Researchers Identify Four Sailors from Doomed 1845 Franklin Expedition
Researchers have identified four sailors among the 129 who died on the 1845 Franklin Expedition, settling a decades-old debate over one man's identity.
The HMS Erebus and HMS Terror set out from England in 1845 under Captain Sir John Franklin to chart a passage around the top of North America. The ships became trapped in Arctic ice for nearly two years. In April 1848, the men tried to escape, but all perished in what London's Royal Museums Greenwich calls the worst disaster in British polar exploration history. Details of their last days are unclear. The wrecks now lie off Canada's coast.
Anthropologists from the University of Waterloo's Faculty of Arts and Lakehead University extracted DNA from archaeological samples linked to the expedition. They compared it to DNA from living descendants of the crew, according to a University of Waterloo news release.
The analysis identified three sailors from the HMS Erebus: able seaman William Orren, Boy 1st Class David Young, and subordinate officers' steward John Bridgens. Forensic facial reconstruction depicts what Young looked like at death. Further details on their identifications and what their remains suggest about their deaths appear in the Journal of Archaeological Science.
The fourth sailor served on the HMS Terror. His remains turned up about 80 miles from the Erebus crew's, the university said. DNA confirmed them as Harry Peglar, captain of the foretop.

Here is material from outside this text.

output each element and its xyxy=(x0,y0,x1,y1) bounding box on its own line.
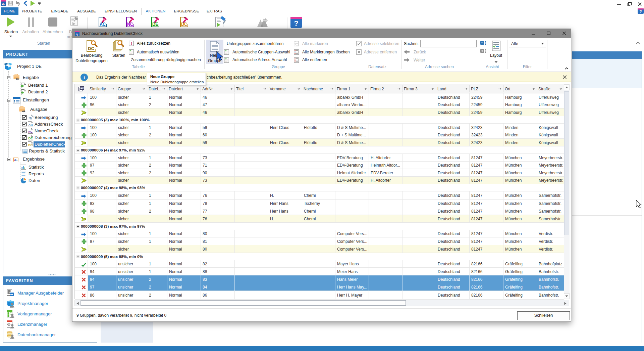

Peglar's identity had puzzled experts since 1859, when researchers found remains with his personal papers—certification, poetry, and apparent expedition accounts—but dressed in a steward's clothes, not matching his rank. The mismatch fueled decades of debate.
New tests matched the remains to a close genetic relative of Peglar's and ruled out several known stewards. "It was interesting to conclusively identify this sailor because the body was found with almost the only written documents from the expedition ever found," said Dr. Robert Park, professor of anthropology at the University of Waterloo and a project leader. Peglar's are the only identified remains from the HMS Terror.
Questions persist, as noted in a Polar Record paper. Researchers cannot explain why Peglar wore a steward's uniform despite ample spare clothing, whether due to demotion or another reason. Nor is it clear why his body lay alone, far from others.
Six of the 129 dead sailors are now identified. In 2021, remains matched Erebus engineer John Gregory. In 2024, they confirmed Erebus captain James Fitzjames, whose bones showed cannibalism signs. No such evidence marked the new finds.
The discoveries shed light on the expedition's end. The University of Waterloo urges other crew descendants to donate DNA for more identifications.
"For the living descendants, these findings provide previously unavailable details regarding the circumstances and locations of their relatives' deaths, as well as the identities of some of the shipmates who died with them," said Dr. Douglas Stenton, adjunct assistant professor of anthropology at the University of Waterloo and a project leader.